Alla manifestazione, guidata dal presidente di Coldiretti Ettore Prandini, hanno partecipato giovani agricoltori, allevatori e pastori provenienti dalle diverse regioni, che vedono messo a rischio il proprio futuro, con vanghe, campanacci e balle di fieno, tra flash mob e provocazioni.
E durante la mattinata, il presidente della Coldiretti Ettore Prandini ha comunicato i risultati di un'indagine condotta sul sito dell'associazione.
Secondo questa ricerca, il 18% dei consumatori per effetto dell'inflazione ha dichiarato di aver ridotto la qualità degli acquisti, orientandosi verso prodotti low cost per poter ad arrivare a fine mese, mentre solo il 31% è riuscito a non modificare le abitudini di spesa. Gli italiani vanno dunque a caccia dei prezzi più bassi anche facendo lo slalom nel punto vendita, cambiando negozio, supermercato o discount alla ricerca di promozioni per i diversi prodotti.

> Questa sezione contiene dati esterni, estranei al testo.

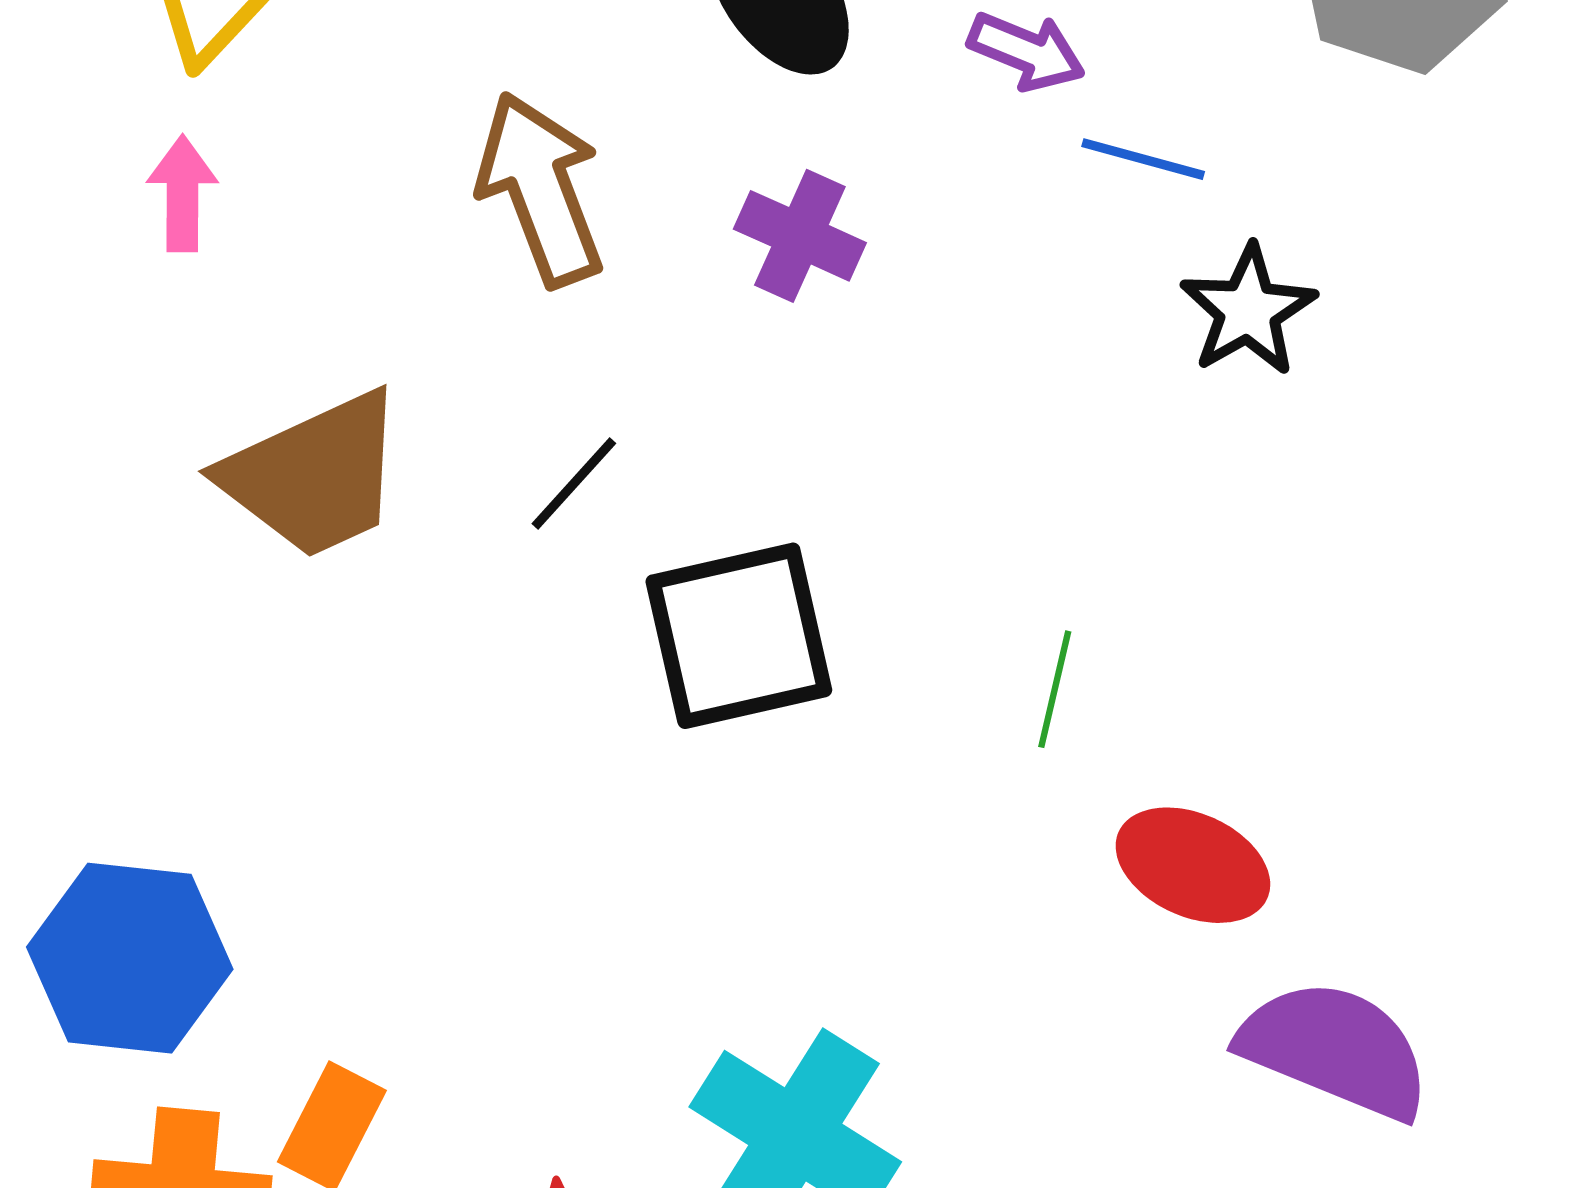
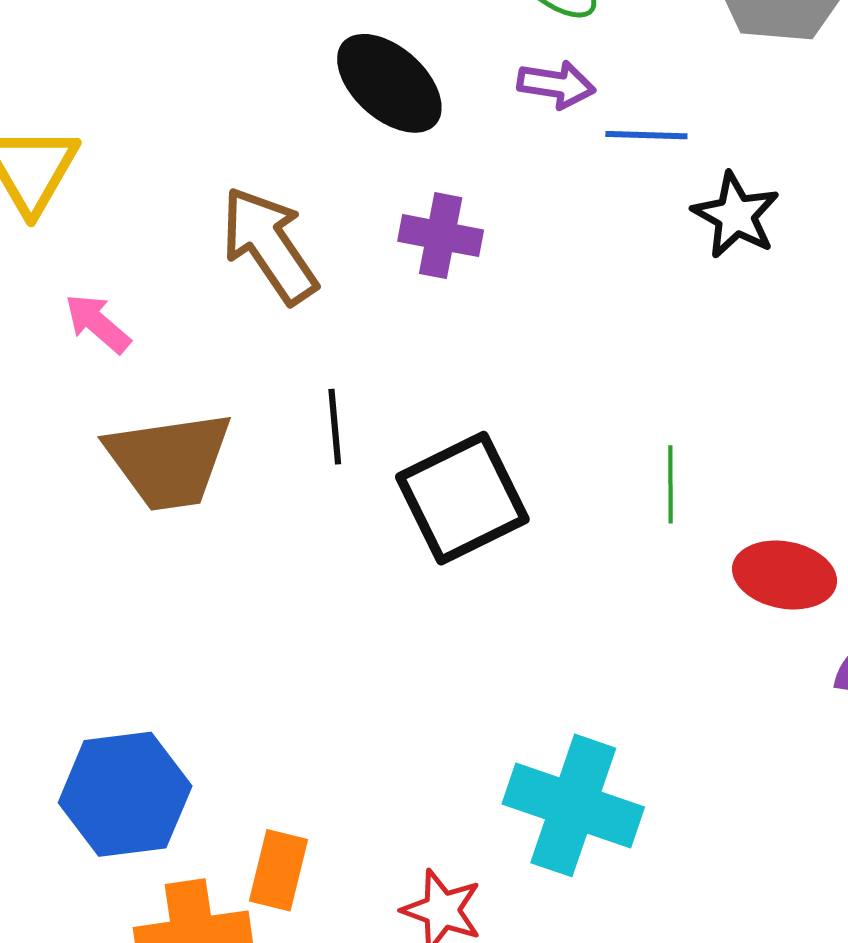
pink arrow: (182, 193) -> (98, 323), moved, turned -36
brown trapezoid: (314, 475) -> (169, 461), turned 30
black line: (574, 484) -> (335, 427), turned -34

Ma se i prezzi per le famiglie corrono, l'aumento dei costi colpisce duramente anche l'intera filiera agroalimentare diffusa. Nelle campagne italiane un terzo delle aziende agricole sta lavorando in perdita a causa di rincari dei costi che vanno dal +250% dei concimi al +95% dei mangimi al +110% per il gasolio fino al +500% delle bollette per pompare l’acqua per l’irrigazione dei raccolti. Il risultato è un aggravio medio di oltre 17mila euro per azienda, mentre crolla il valore aggiunto (-42%). E gli aumenti riguardano l’intera filiera alimentare con il vetro che costa oltre il 50% in più rispetto allo scorso anno, ma si registra un incremento del 15% per il tetrapack, del 35% per le etichette, del 45% per il cartone, del 60% per i barattoli di banda stagnata, fino ad arrivare al 70% per la plastica.
“Non c’è tempo da perdere e bisogna intervenire subito perché la drammatica situazione dei costi delle imprese agricole minaccia direttamente la disponibilità di prodotti per le forniture di cibo alle famiglie italiane con uno shock dal punto di vista alimentare, economico e occupazionale a livello nazionale - ha affermato Ettore Prandini -. Come per il gas, anche nell’alimentare l’Italia deve recuperare il tempo perduto e lavorare per ridurre la dipendenza dall’estero intervenendo nell’immediato sui costi energetici per salvare aziende e stalle, per non perdere quegli spazi di autonomia e sovranità alimentare che fino a oggi le imprese agroalimentari italiane sono riuscite a difendere per il bene del Paese. L'Italia è costretta ad importare materie prime agricole a causa dei bassi compensi riconosciuti agli agricoltori. Occorre lavorare da subito per accordi di filiera tra imprese agricole ed industriali con prezzi equi che non scendano mai sotto i costi di produzione. E occorre investire per aumentare produzione e le rese dei terreni contro i cambiamenti climatici”.